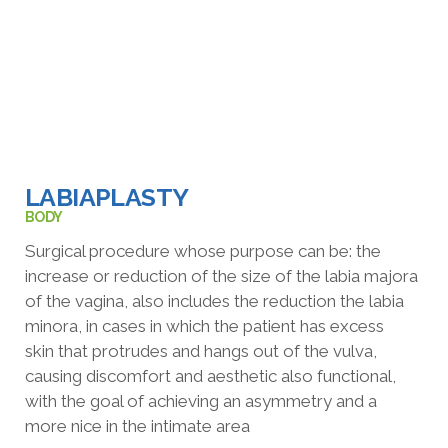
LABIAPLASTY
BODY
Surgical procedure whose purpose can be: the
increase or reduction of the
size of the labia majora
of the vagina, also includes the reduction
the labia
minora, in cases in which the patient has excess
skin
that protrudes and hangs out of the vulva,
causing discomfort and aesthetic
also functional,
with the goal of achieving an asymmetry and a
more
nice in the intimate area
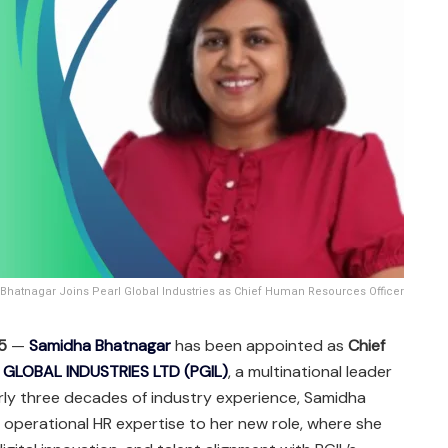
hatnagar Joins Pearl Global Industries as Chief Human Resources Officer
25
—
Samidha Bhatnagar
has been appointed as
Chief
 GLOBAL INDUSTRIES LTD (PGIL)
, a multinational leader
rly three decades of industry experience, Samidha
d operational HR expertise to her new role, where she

= = =

All of the records above should be written out exactly, with the pictures left out.

LABIAPLASTY
BODY
Surgical procedure whose purpose can be: the
increase or reduction of the
size of the labia majora
of the vagina, also includes the reduction
the labia
minora, in cases in which the patient has excess
skin
that protrudes and hangs out of the vulva,
causing discomfort and aesthetic
also functional,
with the goal of achieving an asymmetry and a
more
nice in the intimate area
hatnagar Joins Pearl Global Industries as Chief Human Resources Officer
25
—
Samidha Bhatnagar
has been appointed as
Chief
 GLOBAL INDUSTRIES LTD (PGIL)
, a multinational leader
rly three decades of industry experience, Samidha
d operational HR expertise to her new role, where she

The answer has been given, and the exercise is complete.